When these characters grow or change, we don’t get a monologue about it. Instead, we see them build a signpost, quote a poet, or make a cocktail from scratch. The show brings us so deep into this family that we know what they’re going through based on what they choose to focus on. Better Things doesn’t feel so much a portrait of life as a series of lives actually being lived out in front of us.
By virtue of being an ending, Season 5 of Better Things is more plot-heavy than some of its predecessors, which coasted amiably on vibes. Eldest daughter Max (Mikey Madison) hides a secret from her mother but can’t hide the emotional transformation she’s going through. Middle child Frankie (Hannah Riley), newly graduated, thrives among their close-knit group of queer friends. And baby Duke (Olivia Edward), now a teenager, turns into a taciturn slacker with unexpressed sadness in her eyes. Meanwhile, Sam (Adlon) navigates the prospect of an empty nest, and her mother, Phil (Celia Imrie), reconnects with an old friend.
In the engaged and spontaneous world of Better Things, none of these plot points matter as much as the texture of the moments each character experiences. When Max and family friend Rich (Diedrich Bader) find themselves in an uneasy moment, they shake it off with a cold bottle of Mexican Coke. When Sam sits by a stranger who is crying on the stairs, the pair dissolve into laughter after a rude jogger pushes past. According to Better Things, even the worst bad moods are just waiting for a small delight to come along and break it like a fever. Those small delights are where the magic happens.
Unfortunately, there are moments in the final season of Better Things that frustrate more than the series ever has before. This is probably by design, but it’s still a bitter pill to swallow from a show that values warmth above all else. As she struggles to figure out where she now fits in the world, Sam doesn’t always come across well. She’s the type of person who can’t stop herself from making a joke about the height of a tall guy in an elevator, so you can imagine how cringe-inducing she gets at an Asian supermarket.

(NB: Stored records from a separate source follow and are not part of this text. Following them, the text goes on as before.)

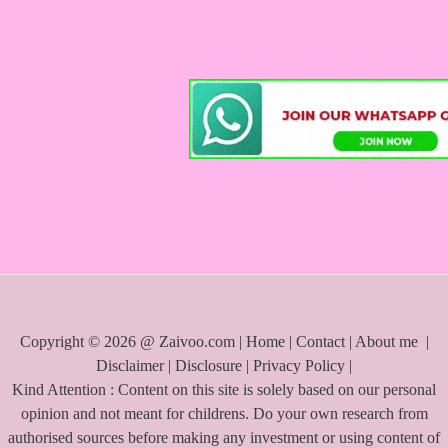
a
r
c
h
f
o
r
:
Copyright © 2026 @ Zaivoo.com |
Home
|
Contact
|
About me
|
Disclaimer
|
Disclosure
|
Privacy Policy
|
Kind Attention : Content on this site is solely based on our personal
opinion and not meant for childrens. Do your own research from
authorised sources before making any investment or using content of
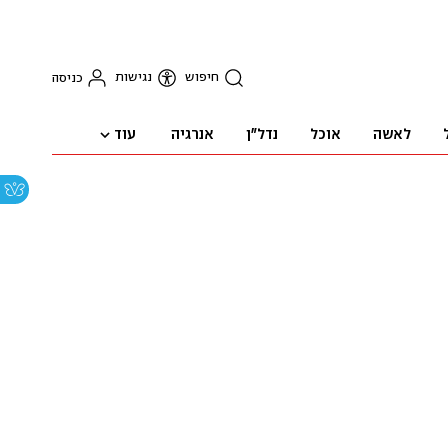
חיפוש
נגישות
כניסה
עוד
לאשה
אוכל
נדל"ן
אנרגיה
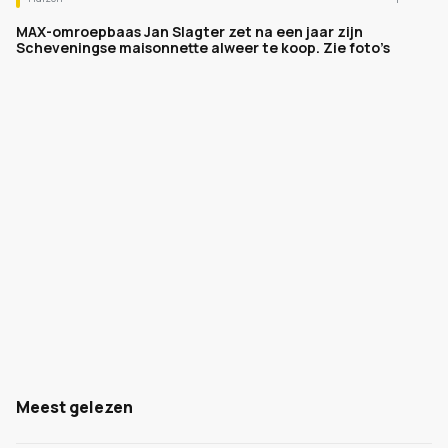
MAX-omroepbaas Jan Slagter zet na een jaar zijn
Scheveningse maisonnette alweer te koop. Zie foto’s
Meest gelezen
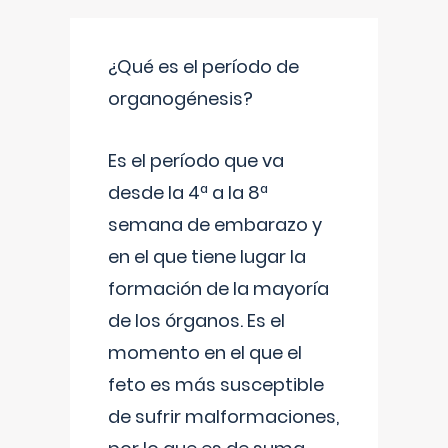
¿Qué es el período de
organogénesis?
Es el período que va
desde la 4ª a la 8ª
semana de embarazo y
en el que tiene lugar la
formación de la mayoría
de los órganos. Es el
momento en el que el
feto es más susceptible
de sufrir malformaciones,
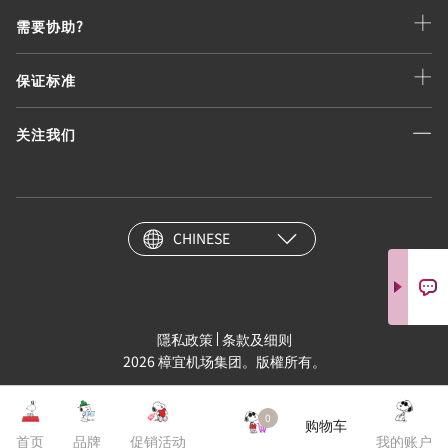
需要协助?
保证标准
关注我们
CHINESE
隱私政策
条款及细则
2026 樟宜机场集团。版權所有。
0
购物车
首页
品牌
促销活动
我的账户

In an episode that’s realistically painful, Frankie tries to talk to their mother about pronouns, but Sam responds with unfunny jokes and unusual resistance. “I’ve always been the mom of three daughters. Who would I be then?” she says. “It’s not about you, Mom,” Frankie responds, holding back tears.
If Better Things’ biggest problem is that it made us love Mama Fox so well that it hurts to be reminded that she can be wrong, that’s not much of a problem at all. It’s easy to trust Better Things to get through its bumpy points, thanks in large part to the main cast’s talent. As Sam, Adlon remains joyfully raucous, the type of person who will yell “Goodnight, Detroit!” as she gets pushed out of the first-class section of an airplane.
Sam is more anxious this season, hyperfocused on her worries about technology and bad energy to the point of missing what’s actually happening with her kids. Still, Adlon plays her so tenderly that when she tears up, it’s hard not to match her tear for tear. “The meanest thing that can ever happen to you is your kids grow up,” she says at one point, making the source of all her pain clear.
This season, every actor is given a moment to shine. The Fox family collects friends easily and often, and their home may as well have a rotating door of lovable supporting characters. As gay father figure Rich, Bader puts in his best work of the series here. He anchors some of the season’s best scenes and lends depth to its emotional climax by way of a deep-cut pop culture reference.
Imrie’s Phil, often a petulant presence in the show, also becomes essential to its last stretch of episodes. She’s awakened and softened by her ability to reconnect with her memories through technology, and she shares the love she finds freely, albeit in her own eccentric way. All three actors playing the Fox kids have been standouts from the start, and they continue to flourish tremendously here.
Seas0n 5 of Better Things can’t stop thinking about The Wizard of Oz. The movie shows up in multiple references and in a trip to Judy Garland’s grave. It makes sense that the classic musical would be on the Fox family’s mind. It’s a transportive adventure that reminds us, in the end, that “there’s no place like home.”
Better Things has done the same for five seasons. It’s a series about the places we call home, and the people — strangers, coworkers, old friends we shout to from across the grocery store — we invite into them. In its last chapters, the show is about the homes that came before us, glimpsed through maps and family trees and nostalgic drives, and it’s also about the homes that will come after. Above all else, Better Things ends as an exceptional, beautiful series about the homes we build in each others’ hearts.
Better Things Season 5 debuts on FX on February 28th.